Monday, 19 November 2012
*Originally published for The Generator's Tipping Point blog (19/11/12)
Hello there again, girl + guitar. You’ve been defying the music industry of late with your Marlings, Roses and Daughters and you’ve been doing a fine job of it. Is it beginning to wear a bit thin, though? Aren’t we beginning to tire of all the cute acoustics and breathy vocals? No, not just yet, because 16 year old Bridie Monds-Watson a.k.a. SOAK is here to shake things up a bit.
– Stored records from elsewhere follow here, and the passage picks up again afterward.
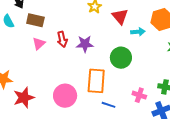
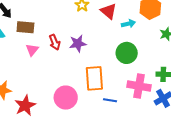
green circle: (121, 58) -> (127, 53), moved
pink cross: (139, 95) -> (139, 86), size x1.6

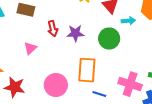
pink triangle: (32, 50) -> (30, 48), moved
green circle: (127, 53) -> (109, 39), moved
red star: (25, 105) -> (15, 87), turned 30

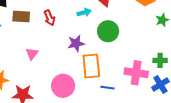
cyan arrow: (128, 21) -> (84, 12), moved
red arrow: (53, 29) -> (49, 18), moved
purple star: (75, 33) -> (76, 43), moved

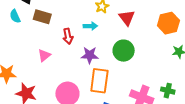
cyan arrow: (84, 12) -> (90, 26), moved
red arrow: (49, 18) -> (68, 36), moved

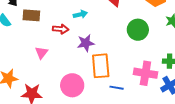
red arrow: (68, 36) -> (61, 29), turned -63
green circle: (124, 51) -> (138, 30), moved

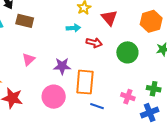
red arrow: (61, 29) -> (94, 43), moved
purple star: (86, 43) -> (62, 66), moved
pink cross: (145, 73) -> (128, 97), size x0.6

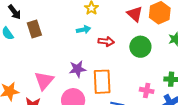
red triangle: (109, 18) -> (135, 14), moved
brown rectangle: (25, 21) -> (34, 29), turned 66
pink triangle: (29, 59) -> (44, 81), moved, size x1.5

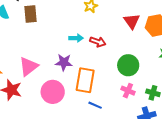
cyan arrow: (84, 30) -> (76, 38), moved
green circle: (140, 47) -> (128, 65), moved
pink cross: (147, 90) -> (128, 91), moved

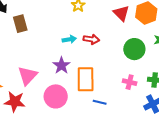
purple star: (64, 62) -> (61, 65), turned -30
green circle: (128, 65) -> (134, 49), moved

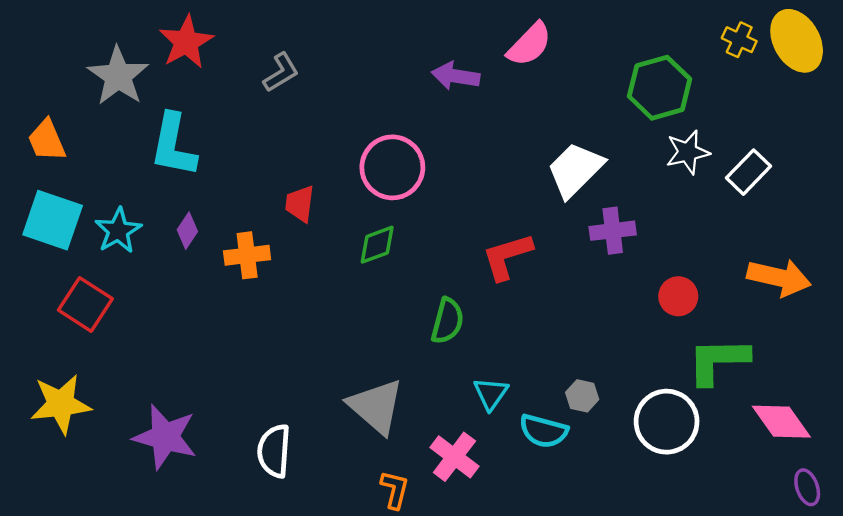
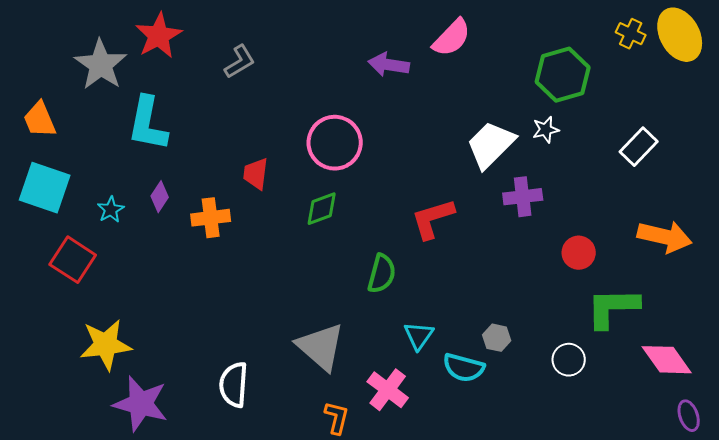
white star: (688, 152) -> (546, 130), moved, size x0.7
cyan star: (118, 231) -> (111, 210), moved, size x0.7
yellow star: (61, 404) -> (106, 345), moved
white circle: (667, 422) -> (569, 360), size x0.6
purple star: (165, 437) -> (141, 404), moved

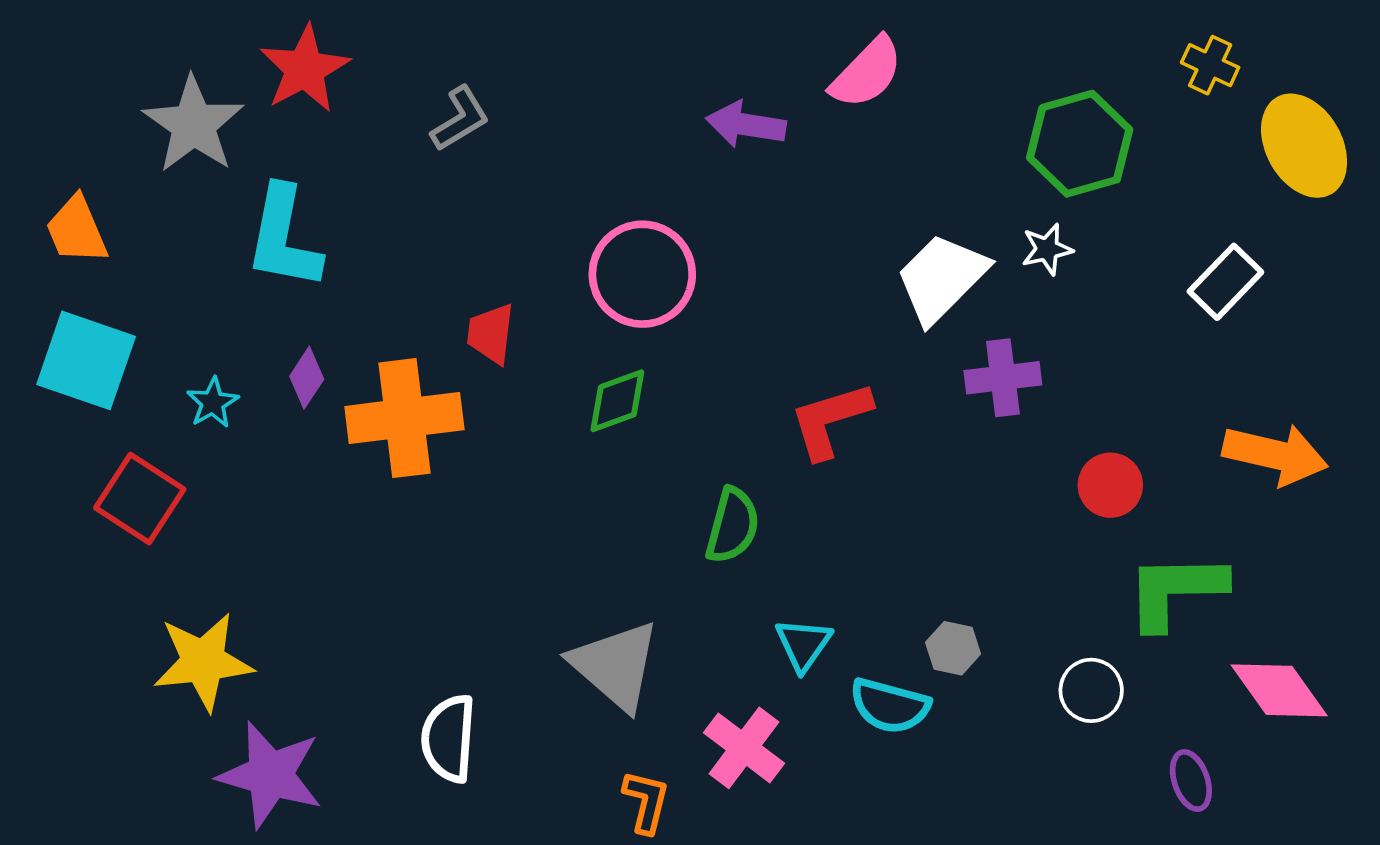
yellow ellipse: (680, 35) -> (1304, 146), moved
orange cross: (211, 218) -> (404, 418), size x1.5
purple ellipse: (689, 416) -> (1191, 781), moved

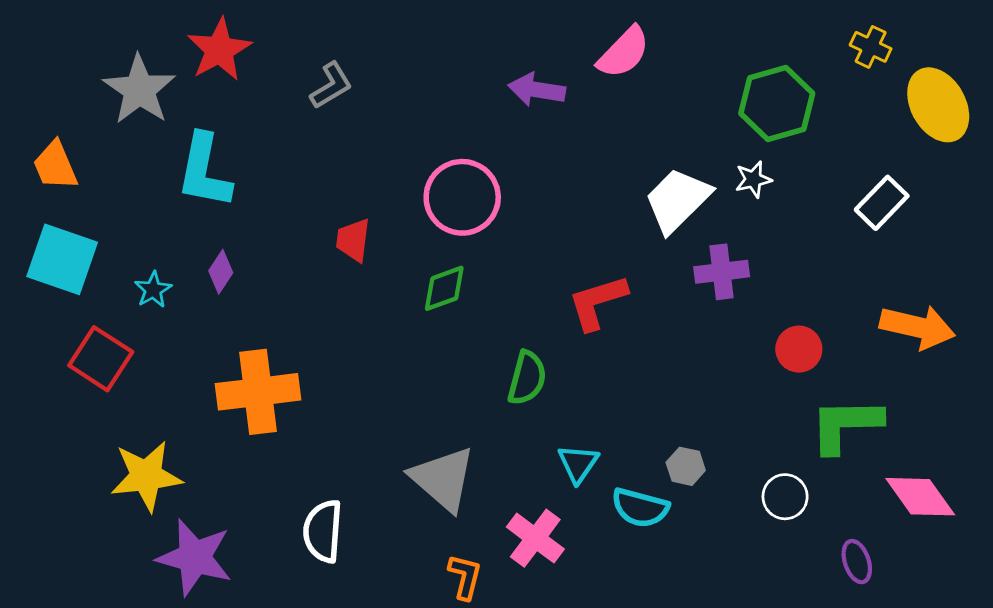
orange cross: (404, 418) -> (258, 392), moved

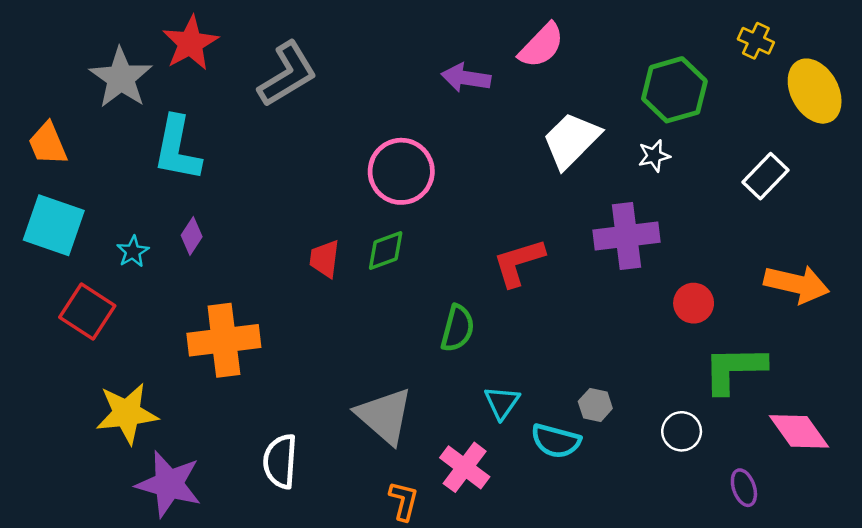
gray L-shape: (331, 86) -> (287, 74), size x1.6
white trapezoid: (677, 200) -> (571, 140), moved
red trapezoid: (353, 240) -> (325, 259), moved
purple cross: (722, 272) -> (626, 236), size x1.4

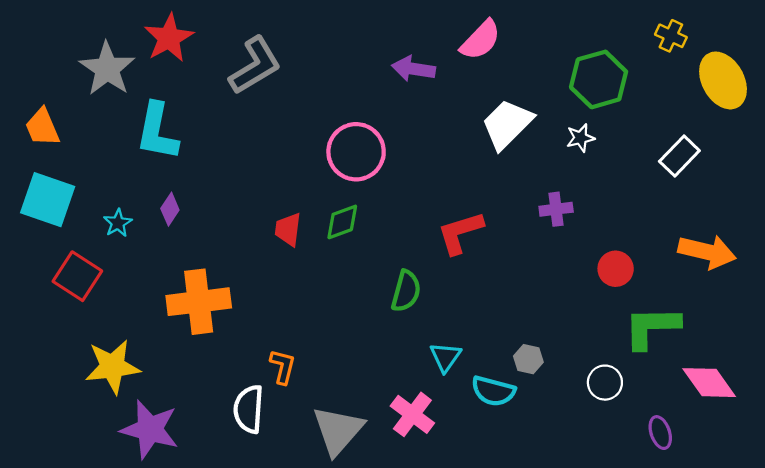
purple cross: (626, 236) -> (556, 209), size x0.6
gray triangle: (384, 416) -> (338, 430), moved, turned 30
orange L-shape: (404, 501) -> (283, 367), moved

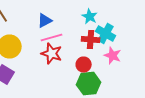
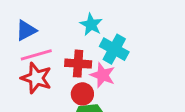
red cross: (91, 40) -> (78, 64), moved
pink star: (113, 56) -> (103, 75), moved

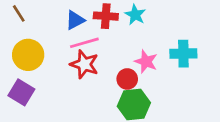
cyan cross: (114, 49) -> (183, 54), moved, turned -30
red cross: (78, 64) -> (106, 16), moved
Originally from Belfast but now based in Derry/Londonderry, the unsigned singer-songwriter has already released two EPs, supported bands like The Undertones and Villagers and even leapt onto the Radio 1 playlist. It’s not so much the complexity of her music that has stirred such attention, but its simplicity. Listen the components of her latest single, ‘Sea Creatures’ (taken from her recent EP of the same title) and you’ll see why. There are no interweaving guitars, just a gently plucked acoustic. There isn’t a full-sized drum kit pelting in the background, just a gently rumbling cajon drum. Dust those elements with the most untouched vocals imaginable, and you’ve got a perfect little nugget of acoustic pop.
Far beyond musical analysis of ‘Sea Creatures’ is the importance of SOAK’s lyrics: lyrics that tell of innocence and experience. “They don’t know what love is, throw it around like it’s worthless,” her precocious head cries, but we also hear her cursing the juvenile “Sea Creatures” that inhabit her world. She’s at once older than her years, yet too young to be ahead of them. That’s her charm.
The ‘Juno’-isms and the twee nature of her music might not suit everyone, but there’s no denying that SOAK has penned a contagious number in ‘Sea Creatures.’ It’s bound to stick in more heads to come.
*Tip comes courtesy of Damian Baetens
Thursday, 8 November 2012
*Originally published for The Generator's Tipping Point blog (7/11/12)
Unsigned London songwriter and producer KHUSHI should be one self-assured fella. He’s received substantial attention on the blog circuit and repeated airplay on Huw Stephens' In Huw Music We Trust – yet just a handful of songs make up his back catalogue. Some stellar tracks must be at his disposal, then.
As stated on his Facebook page, KHUSHI is influenced by the likes of Bon Iver, The National and Alt-J. It would be superfluous and exhausting to pinpoint these sounds out however, for KHUSHI actually acts on his own territory. There may be the odd nod to Justin Vernon-like falsettos, but these are few and far between and there isn’t really one artist to attach him to (alright, I lied, there are a some stirring similarities to Colorado bedroom musician, Mesita).
On KHUSHI’s recent track, ‘Magpie’, an assured vocal tone and cutting lyrics tumble from lips, muted guitars mimic violins and careering drums drag root notes behind them. The entire song has a minimalist structure – starting small and ending big – and a brooding pulse that picks dirt up as it rolls. It does nothing less than entices you to explore more.
With an exciting career ahead of him, here’s to everyone doing the same.
Today's tip comes courtesy of Jeremy Lloyd from Laissez Faire Club.